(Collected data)
=== Section Start ===

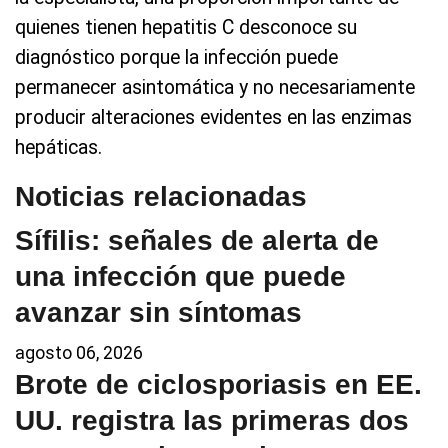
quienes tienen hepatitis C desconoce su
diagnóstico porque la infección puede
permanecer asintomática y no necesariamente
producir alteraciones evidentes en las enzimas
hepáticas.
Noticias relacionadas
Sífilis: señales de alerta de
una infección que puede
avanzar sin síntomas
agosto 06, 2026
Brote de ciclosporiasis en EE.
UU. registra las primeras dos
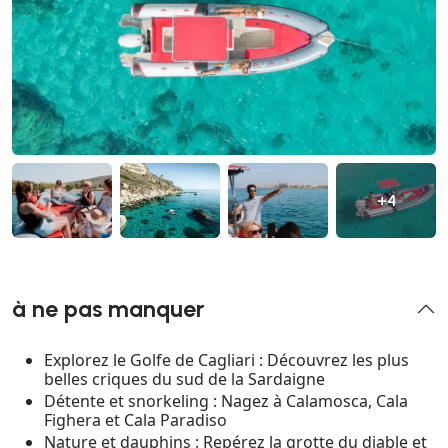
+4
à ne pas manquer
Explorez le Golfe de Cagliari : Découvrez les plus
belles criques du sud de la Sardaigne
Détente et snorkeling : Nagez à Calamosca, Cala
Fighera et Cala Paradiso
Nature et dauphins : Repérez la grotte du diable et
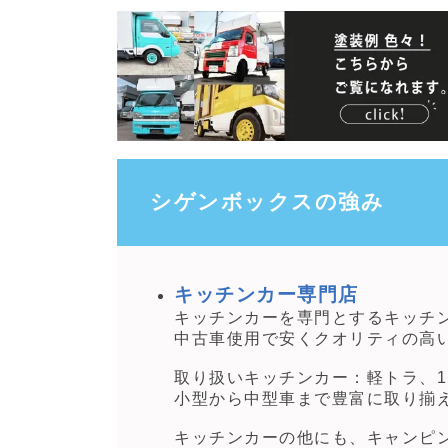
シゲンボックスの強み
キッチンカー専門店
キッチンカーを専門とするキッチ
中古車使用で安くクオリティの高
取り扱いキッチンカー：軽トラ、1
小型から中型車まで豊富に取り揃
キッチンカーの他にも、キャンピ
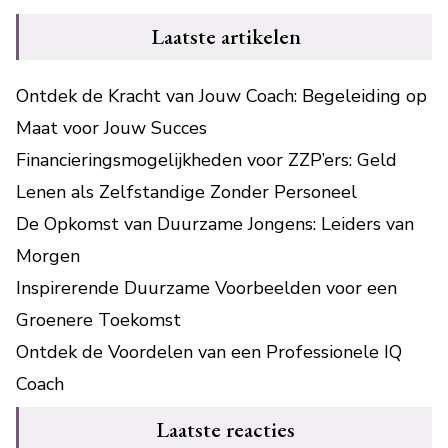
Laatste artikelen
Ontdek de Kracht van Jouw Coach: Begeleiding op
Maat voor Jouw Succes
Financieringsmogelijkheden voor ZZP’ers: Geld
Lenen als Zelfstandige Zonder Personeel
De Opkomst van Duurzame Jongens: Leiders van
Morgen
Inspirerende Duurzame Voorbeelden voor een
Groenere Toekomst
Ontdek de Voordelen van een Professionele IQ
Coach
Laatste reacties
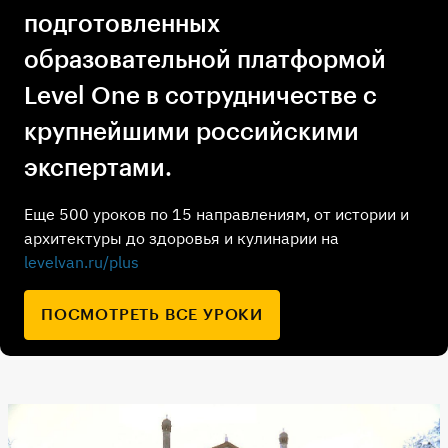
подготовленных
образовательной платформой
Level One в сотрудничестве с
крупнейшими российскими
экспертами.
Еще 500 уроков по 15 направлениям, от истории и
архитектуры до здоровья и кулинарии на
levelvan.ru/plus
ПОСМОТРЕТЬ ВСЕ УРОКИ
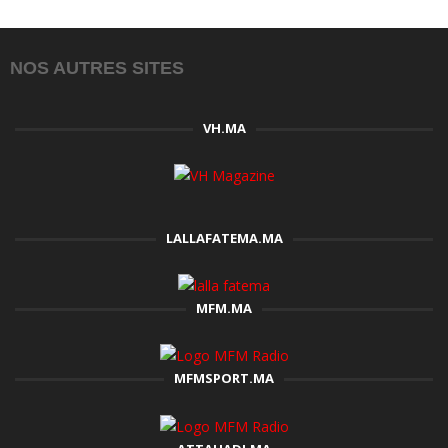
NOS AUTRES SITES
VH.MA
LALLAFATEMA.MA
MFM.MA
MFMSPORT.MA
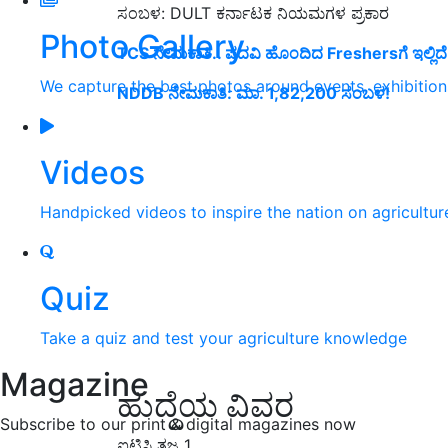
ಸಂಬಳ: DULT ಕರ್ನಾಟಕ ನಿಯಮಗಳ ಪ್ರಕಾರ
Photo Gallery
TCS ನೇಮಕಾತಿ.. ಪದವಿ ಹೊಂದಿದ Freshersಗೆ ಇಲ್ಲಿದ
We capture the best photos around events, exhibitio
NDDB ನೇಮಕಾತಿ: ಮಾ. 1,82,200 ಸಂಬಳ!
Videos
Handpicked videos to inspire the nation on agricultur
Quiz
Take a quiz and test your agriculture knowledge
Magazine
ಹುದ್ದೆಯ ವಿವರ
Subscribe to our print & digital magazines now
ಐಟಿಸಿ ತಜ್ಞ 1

=== Section End ===
=== Section Start ===

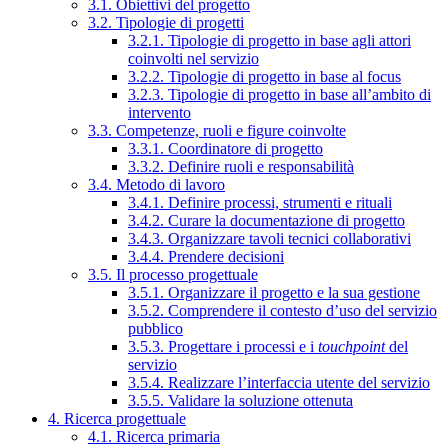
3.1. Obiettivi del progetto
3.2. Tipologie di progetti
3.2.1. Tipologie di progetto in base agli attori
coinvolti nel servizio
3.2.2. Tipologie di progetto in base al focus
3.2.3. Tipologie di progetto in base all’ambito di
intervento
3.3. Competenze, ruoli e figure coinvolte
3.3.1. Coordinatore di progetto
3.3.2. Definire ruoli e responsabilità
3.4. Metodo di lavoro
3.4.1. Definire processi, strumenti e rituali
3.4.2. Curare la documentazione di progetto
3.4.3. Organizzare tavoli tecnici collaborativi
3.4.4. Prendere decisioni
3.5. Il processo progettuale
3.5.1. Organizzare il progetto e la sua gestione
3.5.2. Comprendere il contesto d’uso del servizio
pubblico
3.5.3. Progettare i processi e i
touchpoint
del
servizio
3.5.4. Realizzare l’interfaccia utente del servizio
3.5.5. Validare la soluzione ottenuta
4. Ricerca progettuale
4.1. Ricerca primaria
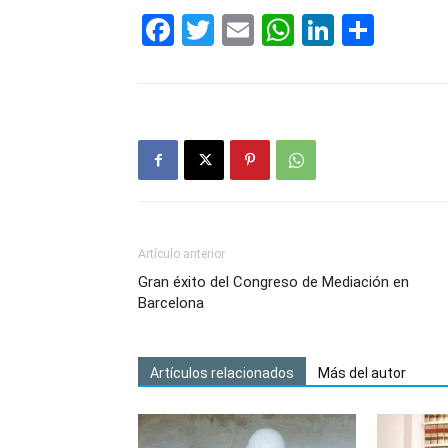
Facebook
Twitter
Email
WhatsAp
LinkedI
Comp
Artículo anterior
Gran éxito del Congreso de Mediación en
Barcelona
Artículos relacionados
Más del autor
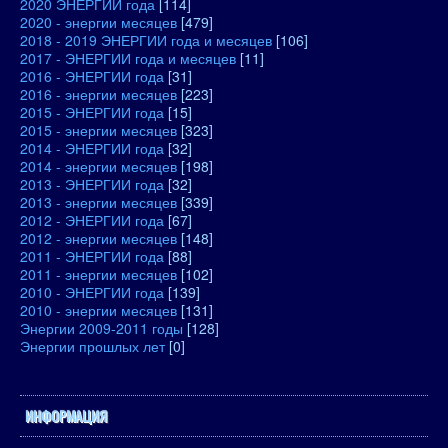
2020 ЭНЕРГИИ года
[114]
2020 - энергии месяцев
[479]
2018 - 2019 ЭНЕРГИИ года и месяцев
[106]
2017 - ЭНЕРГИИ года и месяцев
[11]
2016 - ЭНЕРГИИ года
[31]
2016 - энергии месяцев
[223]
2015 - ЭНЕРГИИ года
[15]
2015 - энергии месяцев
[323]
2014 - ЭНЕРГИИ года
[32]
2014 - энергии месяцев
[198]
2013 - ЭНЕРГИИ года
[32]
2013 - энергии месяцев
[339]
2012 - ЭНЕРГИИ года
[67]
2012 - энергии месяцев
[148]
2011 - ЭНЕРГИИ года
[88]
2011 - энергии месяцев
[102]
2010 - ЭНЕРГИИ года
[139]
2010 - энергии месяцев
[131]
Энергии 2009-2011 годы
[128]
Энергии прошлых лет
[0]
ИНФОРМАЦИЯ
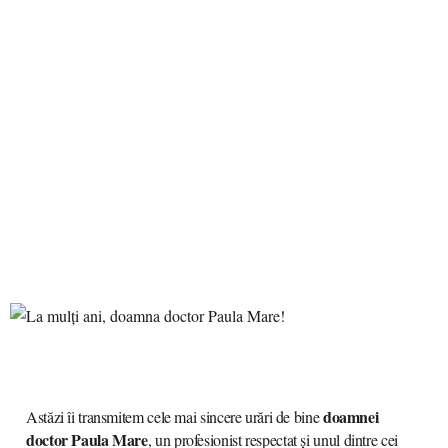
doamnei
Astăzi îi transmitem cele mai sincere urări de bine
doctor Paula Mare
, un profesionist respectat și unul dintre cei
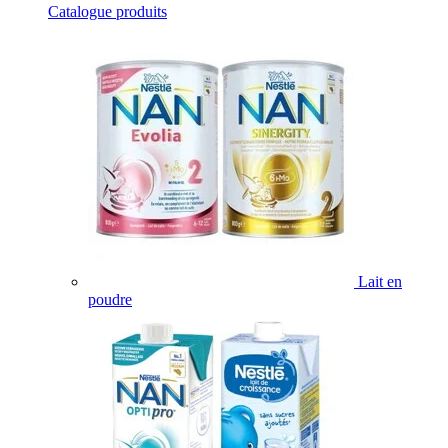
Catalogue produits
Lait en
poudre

=== Section End ===

#### The task:
Exactly the lines starting at the one above with "2012 - энергии месяцев" and ending at the one with "Astăzi îi transmitem" should be printed, and nothing else. Omit the pictures.

#### Solved problem:
2012 - энергии месяцев
[148]
2011 - ЭНЕРГИИ года
[88]
2011 - энергии месяцев
[102]
2010 - ЭНЕРГИИ года
[139]
2010 - энергии месяцев
[131]
Энергии 2009-2011 годы
[128]
Энергии прошлых лет
[0]
ИНФОРМАЦИЯ
doamnei
Astăzi îi transmitem cele mai sincere urări de bine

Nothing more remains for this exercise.